[Transcribed page contents]

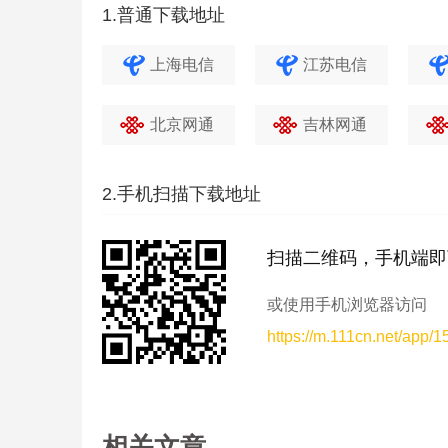
1.普通下载地址
上海电信
江苏电信
北京网通
吉林网通
2.手机扫描下载地址
扫描二维码，手机端即
或使用手机浏览器访问
https://m.111cn.net/app/
相关文章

| PROBLEM REQUIREMENTS |
Return the records above verbatim, leaving out images.

| TASK OUTPUT |
1.普通下载地址
上海电信
江苏电信
北京网通
吉林网通
2.手机扫描下载地址
扫描二维码，手机端即
或使用手机浏览器访问
https://m.111cn.net/app/
相关文章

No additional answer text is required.